Jean-Marie Odin, C.M. (English: John Mary; February 25, 1800 - May 25, 1870) was a French-born Catholic prelate and member of the Congregation of the Mission who served as Archbishop of New Orleans from 1861 to 1870. He previously served as the first Vicar Apostolic of Texas from 1841 to 1847 and as the first Bishop of Galveston from 1847 to 1861. He has been called the father of the modern Catholic Church in Texas.

==Biography==

=== Early life ===
The seventh of ten children, Jean-Marie Odin was born in Hauteville, an hamlet inside the city of Ambierle in the Department of Loire in France to Jean Odin and Claudine Marie (née Seyrol) Odin. After showing interest in Catholicism at age nine, Odin's parents sent him to study Latin under his uncle, the pastor of Noailly. After his uncle died, he returned home to study on his own. Odin eventually attended schools in Roanne in Verrières, then began his studies in philosophy at L'Argentière and Alix. He finally ended up at the Sulpician seminary in Lyon.
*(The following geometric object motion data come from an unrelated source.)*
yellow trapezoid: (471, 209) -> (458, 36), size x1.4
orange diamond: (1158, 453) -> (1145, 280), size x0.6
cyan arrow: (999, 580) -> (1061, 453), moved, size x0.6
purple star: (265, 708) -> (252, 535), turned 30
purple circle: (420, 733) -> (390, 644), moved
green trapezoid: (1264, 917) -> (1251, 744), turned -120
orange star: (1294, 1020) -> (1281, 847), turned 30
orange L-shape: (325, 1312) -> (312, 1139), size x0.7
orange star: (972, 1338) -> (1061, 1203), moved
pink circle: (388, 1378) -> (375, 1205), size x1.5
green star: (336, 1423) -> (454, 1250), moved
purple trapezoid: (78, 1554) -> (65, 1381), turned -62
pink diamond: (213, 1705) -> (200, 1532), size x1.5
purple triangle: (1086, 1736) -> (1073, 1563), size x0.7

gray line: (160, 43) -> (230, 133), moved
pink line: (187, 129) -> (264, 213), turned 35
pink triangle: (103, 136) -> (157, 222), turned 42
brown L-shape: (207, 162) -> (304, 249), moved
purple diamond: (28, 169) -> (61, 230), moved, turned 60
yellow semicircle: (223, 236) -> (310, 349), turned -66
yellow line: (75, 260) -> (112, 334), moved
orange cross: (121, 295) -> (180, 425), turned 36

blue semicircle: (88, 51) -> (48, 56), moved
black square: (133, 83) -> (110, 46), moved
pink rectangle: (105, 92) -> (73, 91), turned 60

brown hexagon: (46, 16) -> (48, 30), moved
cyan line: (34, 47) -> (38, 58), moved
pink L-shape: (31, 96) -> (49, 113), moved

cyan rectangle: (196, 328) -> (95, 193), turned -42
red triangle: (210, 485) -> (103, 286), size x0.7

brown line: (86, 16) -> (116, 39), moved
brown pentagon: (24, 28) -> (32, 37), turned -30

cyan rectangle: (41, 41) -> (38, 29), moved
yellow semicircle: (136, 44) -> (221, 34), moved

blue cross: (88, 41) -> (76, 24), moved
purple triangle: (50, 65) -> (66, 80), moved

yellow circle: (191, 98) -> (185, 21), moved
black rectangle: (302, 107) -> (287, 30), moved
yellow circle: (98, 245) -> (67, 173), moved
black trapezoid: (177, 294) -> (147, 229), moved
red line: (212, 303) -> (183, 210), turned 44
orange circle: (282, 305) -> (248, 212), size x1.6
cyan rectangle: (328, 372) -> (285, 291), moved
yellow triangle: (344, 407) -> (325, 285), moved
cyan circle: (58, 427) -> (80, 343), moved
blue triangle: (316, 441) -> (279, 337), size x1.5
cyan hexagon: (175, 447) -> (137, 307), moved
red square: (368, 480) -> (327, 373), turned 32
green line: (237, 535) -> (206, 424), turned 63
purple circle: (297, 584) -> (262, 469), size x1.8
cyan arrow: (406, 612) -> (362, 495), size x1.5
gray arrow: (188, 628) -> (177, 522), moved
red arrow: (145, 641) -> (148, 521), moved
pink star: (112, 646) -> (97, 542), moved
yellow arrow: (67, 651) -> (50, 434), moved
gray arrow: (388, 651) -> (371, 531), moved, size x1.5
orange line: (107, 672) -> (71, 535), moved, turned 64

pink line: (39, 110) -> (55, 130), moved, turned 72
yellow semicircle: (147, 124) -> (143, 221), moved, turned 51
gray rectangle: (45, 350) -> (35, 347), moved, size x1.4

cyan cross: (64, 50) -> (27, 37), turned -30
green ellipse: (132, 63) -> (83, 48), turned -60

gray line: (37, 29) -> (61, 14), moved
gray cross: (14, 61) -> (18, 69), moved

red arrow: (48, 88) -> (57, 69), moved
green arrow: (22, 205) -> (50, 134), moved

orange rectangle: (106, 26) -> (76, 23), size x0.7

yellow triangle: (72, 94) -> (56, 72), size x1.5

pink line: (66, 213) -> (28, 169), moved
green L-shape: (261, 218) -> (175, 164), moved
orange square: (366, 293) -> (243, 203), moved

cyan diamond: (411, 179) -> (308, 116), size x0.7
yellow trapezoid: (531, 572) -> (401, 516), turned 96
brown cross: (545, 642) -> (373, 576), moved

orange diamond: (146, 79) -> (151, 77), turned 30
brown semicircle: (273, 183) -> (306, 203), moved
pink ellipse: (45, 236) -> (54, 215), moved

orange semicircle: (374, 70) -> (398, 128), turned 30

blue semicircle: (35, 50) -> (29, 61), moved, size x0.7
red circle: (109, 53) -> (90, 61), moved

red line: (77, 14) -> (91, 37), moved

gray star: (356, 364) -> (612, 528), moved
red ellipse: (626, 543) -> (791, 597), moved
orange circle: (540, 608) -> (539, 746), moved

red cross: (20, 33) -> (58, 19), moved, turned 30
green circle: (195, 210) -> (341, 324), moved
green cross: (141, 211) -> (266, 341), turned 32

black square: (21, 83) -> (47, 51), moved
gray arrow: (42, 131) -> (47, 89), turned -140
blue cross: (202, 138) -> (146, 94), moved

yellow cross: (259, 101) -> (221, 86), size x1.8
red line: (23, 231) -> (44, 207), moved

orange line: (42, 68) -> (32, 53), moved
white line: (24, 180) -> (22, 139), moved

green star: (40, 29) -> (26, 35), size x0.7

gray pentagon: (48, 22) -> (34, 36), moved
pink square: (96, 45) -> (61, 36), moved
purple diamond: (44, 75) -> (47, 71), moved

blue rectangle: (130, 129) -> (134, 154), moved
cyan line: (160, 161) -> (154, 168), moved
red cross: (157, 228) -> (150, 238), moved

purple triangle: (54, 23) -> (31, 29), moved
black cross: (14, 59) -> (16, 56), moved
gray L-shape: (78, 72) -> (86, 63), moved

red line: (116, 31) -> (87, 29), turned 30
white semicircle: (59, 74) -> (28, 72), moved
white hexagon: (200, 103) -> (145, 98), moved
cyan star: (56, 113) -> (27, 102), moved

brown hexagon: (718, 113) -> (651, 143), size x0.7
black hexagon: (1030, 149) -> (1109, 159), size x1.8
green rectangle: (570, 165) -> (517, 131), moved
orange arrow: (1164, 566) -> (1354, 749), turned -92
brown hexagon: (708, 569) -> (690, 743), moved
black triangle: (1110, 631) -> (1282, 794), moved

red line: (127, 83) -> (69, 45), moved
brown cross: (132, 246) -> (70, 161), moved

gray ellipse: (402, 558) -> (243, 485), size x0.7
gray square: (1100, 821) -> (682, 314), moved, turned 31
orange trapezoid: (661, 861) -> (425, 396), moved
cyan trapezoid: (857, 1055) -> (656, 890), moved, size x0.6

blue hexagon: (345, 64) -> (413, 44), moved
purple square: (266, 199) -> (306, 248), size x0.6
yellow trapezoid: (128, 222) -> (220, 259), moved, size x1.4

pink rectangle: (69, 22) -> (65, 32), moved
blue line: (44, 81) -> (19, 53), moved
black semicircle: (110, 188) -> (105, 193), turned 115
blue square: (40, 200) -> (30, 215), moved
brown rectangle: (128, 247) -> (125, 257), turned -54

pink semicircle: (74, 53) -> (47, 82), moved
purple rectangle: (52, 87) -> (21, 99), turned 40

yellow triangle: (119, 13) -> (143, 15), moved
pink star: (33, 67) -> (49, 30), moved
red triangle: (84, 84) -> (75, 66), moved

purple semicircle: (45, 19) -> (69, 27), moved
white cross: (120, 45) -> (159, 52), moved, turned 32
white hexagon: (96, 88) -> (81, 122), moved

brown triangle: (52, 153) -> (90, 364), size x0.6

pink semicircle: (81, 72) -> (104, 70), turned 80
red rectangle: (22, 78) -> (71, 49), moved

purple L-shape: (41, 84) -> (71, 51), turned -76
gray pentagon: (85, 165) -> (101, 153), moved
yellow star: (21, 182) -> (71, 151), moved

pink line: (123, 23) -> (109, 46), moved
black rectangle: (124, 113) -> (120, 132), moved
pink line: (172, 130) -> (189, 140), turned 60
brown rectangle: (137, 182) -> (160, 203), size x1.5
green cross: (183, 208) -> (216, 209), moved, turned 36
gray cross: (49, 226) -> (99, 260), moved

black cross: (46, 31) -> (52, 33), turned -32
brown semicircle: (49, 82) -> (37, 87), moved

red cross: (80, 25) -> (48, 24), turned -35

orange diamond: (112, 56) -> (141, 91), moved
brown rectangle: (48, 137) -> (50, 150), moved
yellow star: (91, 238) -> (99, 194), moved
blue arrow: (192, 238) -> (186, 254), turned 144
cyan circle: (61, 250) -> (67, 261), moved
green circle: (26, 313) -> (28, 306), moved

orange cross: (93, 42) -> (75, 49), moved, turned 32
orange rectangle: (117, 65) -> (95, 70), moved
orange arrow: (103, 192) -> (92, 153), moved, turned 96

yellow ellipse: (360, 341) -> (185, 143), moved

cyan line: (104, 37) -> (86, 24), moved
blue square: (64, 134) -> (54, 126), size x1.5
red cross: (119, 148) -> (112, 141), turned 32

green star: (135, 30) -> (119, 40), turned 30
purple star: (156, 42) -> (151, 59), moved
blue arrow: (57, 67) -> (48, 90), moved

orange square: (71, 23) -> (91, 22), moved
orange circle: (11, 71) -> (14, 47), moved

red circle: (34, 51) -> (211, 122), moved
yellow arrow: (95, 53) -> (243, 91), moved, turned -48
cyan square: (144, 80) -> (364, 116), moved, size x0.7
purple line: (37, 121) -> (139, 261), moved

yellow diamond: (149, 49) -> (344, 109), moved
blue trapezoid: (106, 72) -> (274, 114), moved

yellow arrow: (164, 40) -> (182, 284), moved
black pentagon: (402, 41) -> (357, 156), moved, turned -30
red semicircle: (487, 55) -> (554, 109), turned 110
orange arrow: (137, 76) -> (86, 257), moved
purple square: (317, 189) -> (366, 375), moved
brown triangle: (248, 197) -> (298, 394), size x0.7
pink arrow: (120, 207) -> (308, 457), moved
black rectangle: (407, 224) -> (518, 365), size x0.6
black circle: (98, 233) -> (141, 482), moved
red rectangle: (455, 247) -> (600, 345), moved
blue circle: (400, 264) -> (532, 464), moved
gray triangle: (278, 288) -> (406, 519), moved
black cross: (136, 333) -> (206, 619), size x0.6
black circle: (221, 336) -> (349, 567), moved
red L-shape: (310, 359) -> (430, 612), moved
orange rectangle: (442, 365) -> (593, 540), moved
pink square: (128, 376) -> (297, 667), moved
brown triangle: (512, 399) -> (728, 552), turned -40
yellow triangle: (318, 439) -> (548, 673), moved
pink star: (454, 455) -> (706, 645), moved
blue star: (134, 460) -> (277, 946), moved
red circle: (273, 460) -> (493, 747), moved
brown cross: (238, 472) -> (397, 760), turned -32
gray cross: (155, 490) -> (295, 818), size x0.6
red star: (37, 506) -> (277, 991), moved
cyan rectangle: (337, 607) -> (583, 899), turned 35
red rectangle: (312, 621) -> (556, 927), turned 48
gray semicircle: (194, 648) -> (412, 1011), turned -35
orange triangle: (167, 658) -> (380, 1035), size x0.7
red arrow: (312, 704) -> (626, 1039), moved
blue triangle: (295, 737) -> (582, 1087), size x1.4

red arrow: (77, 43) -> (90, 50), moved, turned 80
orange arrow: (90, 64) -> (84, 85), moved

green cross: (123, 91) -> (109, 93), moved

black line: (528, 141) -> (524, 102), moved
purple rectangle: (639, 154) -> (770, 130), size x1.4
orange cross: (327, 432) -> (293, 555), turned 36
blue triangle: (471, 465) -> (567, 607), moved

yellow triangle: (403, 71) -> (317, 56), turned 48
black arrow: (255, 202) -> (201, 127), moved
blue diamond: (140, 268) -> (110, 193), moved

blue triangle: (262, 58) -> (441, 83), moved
In 1822, while still in seminary, Odin was recruited by a representative of Bishop Louis Dubourg to do mission work for the Archdiocese of New Orleans. That same year, Odin immigrated to the United States, After arriving in New Orleans, the archbishop sent him to Perryville, Missouri, to complete his formation as a priest at St. Mary's of the Barrens Seminary. Odin professed vows in the Congregation of the Mission (also known as the Vincentians) on November 8, 1822.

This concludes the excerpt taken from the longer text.